Monday, March 25, 2024

Fiddler on the Roof

I recently re-watched Fiddler on the Roof, the 1971 film rendering of the musical by the same name. It had been at least 20 years since I had seen it. A friend termed it very “philosophical.” How right he was. Countless people have watched it through the years, vindicating universal accolades.

The central character, Reb Tevye, battles with himself, his wife, his daughters, and God. In the end he all-but disowns one of his daughters. He is the human mix of ideal with reality, suffering with blessing, injustice with resolution, hard work draped with poverty. But I saw his frailty above all. He insists on being “the man” and then embarrasses his family. He ignores one daughter, shouts at another, then lambastes his wife.

This is a father straining to find footing in the midst of soul trauma. He watched his oldest daughters leave the home, each violating tradition more than the previous. The world he knows and loves is crumbling. Can we blame him if he cracks?
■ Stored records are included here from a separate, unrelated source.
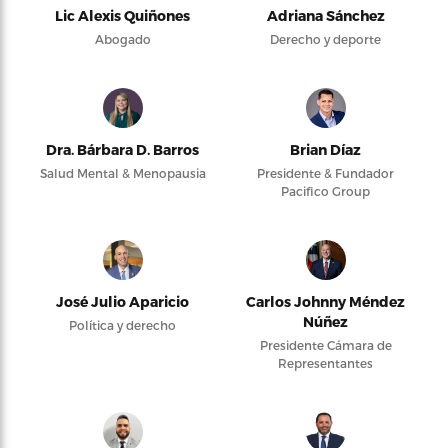
Lic Alexis Quiñones
Adriana Sánchez
Abogado
Derecho y deporte
Dra. Bárbara D. Barros
Brian Díaz
Salud Mental & Menopausia
Presidente & Fundador
Pacifico Group
José Julio Aparicio
Carlos Johnny Méndez
Núñez
Política y derecho
Presidente Cámara de
Representantes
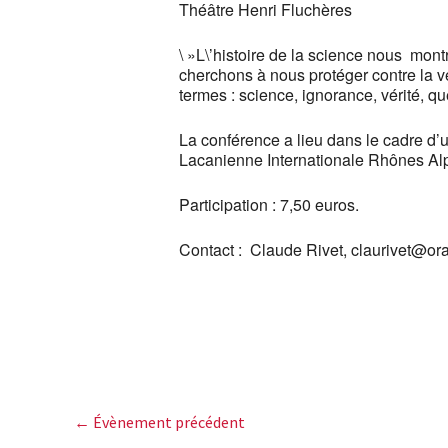
Théâtre Henri Fluchères
\ »L\’histoire de la science nous mont
cherchons à nous protéger contre la vé
termes : science, ignorance, vérité, 
La conférence a lieu dans le cadre d’u
Lacanienne Internationale Rhônes Al
Participation : 7,50 euros.
Contact : Claude Rivet, claurivet@or
←
Évènement précédent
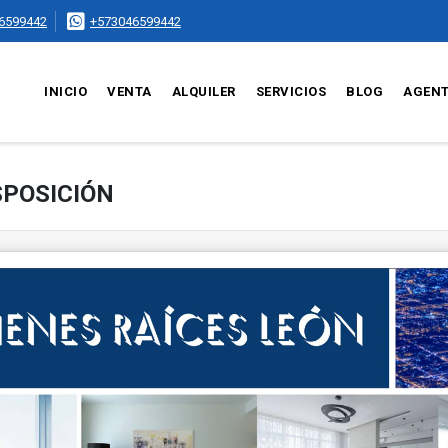
6599442
+573046599442
INICIO
VENTA
ALQUILER
SERVICIOS
BLOG
AGEN
SPOSICIÓN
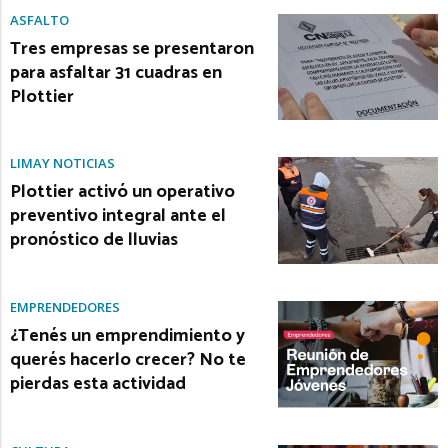
ASFALTO
Tres empresas se presentaron
para asfaltar 31 cuadras en
Plottier
LIMAY NOTICIAS
Plottier activó un operativo
preventivo integral ante el
pronóstico de lluvias
EMPRENDEDORES
¿Tenés un emprendimiento y
querés hacerlo crecer? No te
pierdas esta actividad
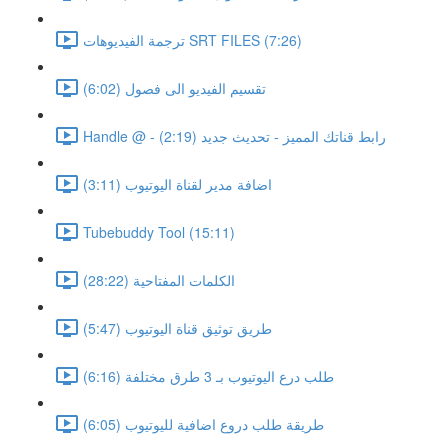
ترجمة الفيديوهات SRT FILES (7:26)
تقسيم الفيديو الى فصول (6:02)
Handle @ - رابط قناتك المميز - تحديث جديد (2:19)
اضافة مدير لقناة اليوتيوب (3:11)
Tubebuddy Tool (15:11)
الكلمات المفتاحية (28:22)
طريق توثيق قناة اليوتيوب (5:47)
طلب درع اليوتيوب بـ 3 طرق مختلفة (6:16)
طريقة طلب دروع اضافية لليوتيوب (6:05)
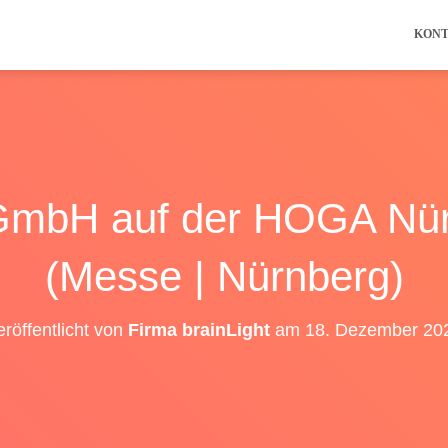
KON
 GmbH auf der HOGA Nü
(Messe | Nürnberg)
eröffentlicht von
Firma brainLight
am
18. Dezember 20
As to the youngest, Chava, who married outside the faith, how should Reb Tevye respond? Should she be hurt at her father's response? What is her responsibility? What is mine? If I deny tradition I should bear the consequences graciously. I may disagree with the tradition and those who hold it. They may even be wrong to hold me at bay for straying. But the rules were known. If one defies the rules one should bear the opprobrium with maturity and dignity rather than scorn or faux shock.

What of Reb Tevye: should he reject his own daughter? I think not. God does not do this to us, so we can not do it to others. When a child lives wrong, rejection is out of line. As to the child, he or she bears the consequences. Unjust consequences compound grief. But crying foul for results known to be in the offing – that is a burden the 'violator' must bear. If you know the movie, you know Reb Tevye and his wife squared this circle with simple, familial love.

What are some other takeaways?

  • Celebrate in the midst of suffering, affirming the joy of life itself no matter what falls our lot. “To life!”

  • Accept change as inevitable but not inexorable or intrinsically right. Resistance may well be necessary, but has its cost. “Tradition!”

  • Affirm family as at the heart of reality, and rules about it, therefore, as fundamental. Matching must be done and we need a lot of help to do it right. “And affection!”

  • Confirm married love as a willful vow to stay together until death for the good of one another, children, and the world around. Affection matters as do many other things, but sheer commitment is primary. “Do I love him?”

  • Suffer with the idealistic ambitions that go with youth. History shows what came of the Bolshevik dreams. Life is grounded when we work quietly with our own hands, know this world will pass away, live at peace with our loved ones and all else we can help. “Why not stay here and be a teacher?”

In sum, the title tells the story: a man balancing on the roof while playing the violin. Life calls us to attempt, to be, to do; and calamity will come. In the midst of it all we play a violin -- more than any can master and we all fall short. What lets us make sense and keep our balance? Reb Tevye has the answer: Tradition!